U.S. Federal Reserve Board chairman Ben Bernanke is set to tell Congress that Lehman Brothers’ failure in September 2008 was unavoidable.

The Fed released testimony Monday that Bernanke is slated to give before the House Committee on Financial Services Tuesday. In that testimony, Bernanke says, “The Federal Reserve fully understood that the failure of Lehman would shake the financial system and the economy. However, the only tool available to the Federal Reserve to address the situation was its ability to provide short-term liquidity against adequate collateral; and… Lehman already had access to our emergency credit facilities.”

Bernanke says that it was clear, “that Lehman needed both substantial capital and an open-ended guarantee of its obligations to open for business… At that time, neither the Federal Reserve nor any other agency had the authority to provide capital or an unsecured guarantee, and thus no means of preventing Lehman’s failure existed.”

He goes on to explain that the Lehman failure provides at least two important lessons. “First, we must eliminate the gaps in our financial regulatory framework that allow large, complex, interconnected firms like Lehman to operate without robust consolidated supervision,” he says, noting that, “no government agency had sufficient authority to compel Lehman to operate in a safe and sound manner and in a way that did not pose dangers to the broader financial system.”
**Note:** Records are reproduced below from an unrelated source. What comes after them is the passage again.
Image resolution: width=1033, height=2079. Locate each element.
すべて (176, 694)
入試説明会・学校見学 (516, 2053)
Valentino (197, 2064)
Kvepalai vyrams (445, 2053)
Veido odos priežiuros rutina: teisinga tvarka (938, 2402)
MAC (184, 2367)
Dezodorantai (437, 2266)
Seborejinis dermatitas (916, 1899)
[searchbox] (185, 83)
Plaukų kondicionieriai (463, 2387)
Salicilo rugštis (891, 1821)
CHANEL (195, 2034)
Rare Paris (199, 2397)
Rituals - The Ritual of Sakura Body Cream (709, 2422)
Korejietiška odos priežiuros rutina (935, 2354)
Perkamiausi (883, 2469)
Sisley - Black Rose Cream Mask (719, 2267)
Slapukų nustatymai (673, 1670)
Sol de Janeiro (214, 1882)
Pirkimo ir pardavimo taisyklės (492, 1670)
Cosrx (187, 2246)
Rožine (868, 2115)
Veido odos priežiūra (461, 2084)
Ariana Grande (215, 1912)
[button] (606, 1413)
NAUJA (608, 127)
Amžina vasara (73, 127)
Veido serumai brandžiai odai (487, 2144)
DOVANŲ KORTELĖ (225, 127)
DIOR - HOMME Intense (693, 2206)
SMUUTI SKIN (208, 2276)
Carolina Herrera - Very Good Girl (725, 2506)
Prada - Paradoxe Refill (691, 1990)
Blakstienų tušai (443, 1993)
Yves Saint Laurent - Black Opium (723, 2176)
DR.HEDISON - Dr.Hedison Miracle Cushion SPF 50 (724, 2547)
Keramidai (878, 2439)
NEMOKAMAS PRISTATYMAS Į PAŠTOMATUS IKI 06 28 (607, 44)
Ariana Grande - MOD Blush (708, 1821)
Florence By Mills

“Second, to avoid having to choose in the future between bailing out a failing, systemically critical firm or allowing its disorderly bankruptcy, we need a new resolution regime, analogous to that already established for failing banks. Such a regime would both protect our economy and improve market discipline by ensuring that the failing firm’s shareholders and creditors take losses and its management is replaced,” he concludes.